# Childcare safety issues - am I the only one bothered by this?



## betony707 (Feb 20, 2010)

I hope this is the right place for this - wanted a mix of people to answer.

I am *hopefully* going back to work part-time soon (interviewing tomorrow) and so am looking into childcare for my 14 mnth old. For peace of mind I am not considering home-based childcares (not to say good ones don't exist but the ones in my area are AWFUL - filth, CPS calls, etc.) and don't have relatives who are available 5 days a week at this time. We went to visit the only infant care center in town and one of my concerns was resolved - DS jumped right in with the other kids and LOVED it - but a new and more serious problem arose.
In the yard for playtime, there are a lot of small rocks that a child could easliy pull from the dirt and they are around marble size, the perfect choking size. Also the ground cover in the playground was wood chips - and my son immediately shoved a handful in his mouth while we were there.
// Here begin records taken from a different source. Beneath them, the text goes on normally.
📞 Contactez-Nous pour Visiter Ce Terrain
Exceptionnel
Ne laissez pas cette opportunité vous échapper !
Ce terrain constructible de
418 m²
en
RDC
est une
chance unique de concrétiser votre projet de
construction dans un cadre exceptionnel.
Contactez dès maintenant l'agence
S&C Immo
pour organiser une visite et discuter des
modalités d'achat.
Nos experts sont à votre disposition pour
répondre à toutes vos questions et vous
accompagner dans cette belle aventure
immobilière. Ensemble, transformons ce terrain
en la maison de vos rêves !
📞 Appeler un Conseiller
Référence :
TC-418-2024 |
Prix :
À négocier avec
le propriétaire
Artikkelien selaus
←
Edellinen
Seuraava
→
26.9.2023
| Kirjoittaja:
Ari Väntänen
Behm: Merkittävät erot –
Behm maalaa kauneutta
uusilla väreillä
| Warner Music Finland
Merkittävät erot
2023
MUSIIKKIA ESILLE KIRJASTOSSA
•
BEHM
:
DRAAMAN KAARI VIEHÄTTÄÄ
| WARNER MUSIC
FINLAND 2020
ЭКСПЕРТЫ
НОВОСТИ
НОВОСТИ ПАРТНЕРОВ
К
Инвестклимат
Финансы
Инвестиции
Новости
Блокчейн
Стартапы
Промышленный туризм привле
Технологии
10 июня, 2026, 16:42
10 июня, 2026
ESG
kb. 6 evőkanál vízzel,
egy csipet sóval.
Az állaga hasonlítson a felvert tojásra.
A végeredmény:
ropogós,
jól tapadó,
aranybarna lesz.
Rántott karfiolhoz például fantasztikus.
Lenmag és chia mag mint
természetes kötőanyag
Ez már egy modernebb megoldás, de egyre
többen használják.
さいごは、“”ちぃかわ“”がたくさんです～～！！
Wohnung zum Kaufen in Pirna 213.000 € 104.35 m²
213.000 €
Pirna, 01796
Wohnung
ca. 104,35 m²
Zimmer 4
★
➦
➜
He is relentless about putting things in his mouth and very quick about it - sometimes it is hard even for me to get him in time.

I did some research and apparently wood chips are a typical ground cover even in infant/toddler environments ( I teach preschool so I knew they were popular with older children). I am baffled by this!! Most home childproofing guides list wood chips as a commonly-overlooked choking hazard. Childcare should be FREE of all preventables hazards by my way of thinking!! The last thing I need at work is to worry if my son will survive the day








And the rocks worry me a lot more - I suspect he will stop pretty quickly with those since they are sharp and unpleasant to chew.
Everyone I have spoken to about this who works in the field just says "Don't worry they will watch him". Sorry but my experience with preschoolers tells me that no matter HOW dedicated you are you are outnumbered by kids and there is no possible way to watch all of them all the time!

Anyway, I am not going to put my child in care where I don't feel comfortable, but I am at my wits end - there are only 2 more centers that accept his age and they are 20 or more minutes away. I am making myself crazy with this, and I just wondered, does anyone else share my feelings about this issue? Or do you just think I am overprotective?


----------



## Drummer's Wife (Jun 5, 2005)

I think (usually) when toddlers are walking and climbing well enough to be on play structures, they are past the stage of putting everything in there mouth. Generally. That's notto say there aren't 2 yr olds who still mouth many things throughout the day. I mean, do they take crawling babies out there and let them free on the rocks and dirt chips? That wouldn't be very safe, IMO. But 18 mos and up? I can see (on a smaller play structure).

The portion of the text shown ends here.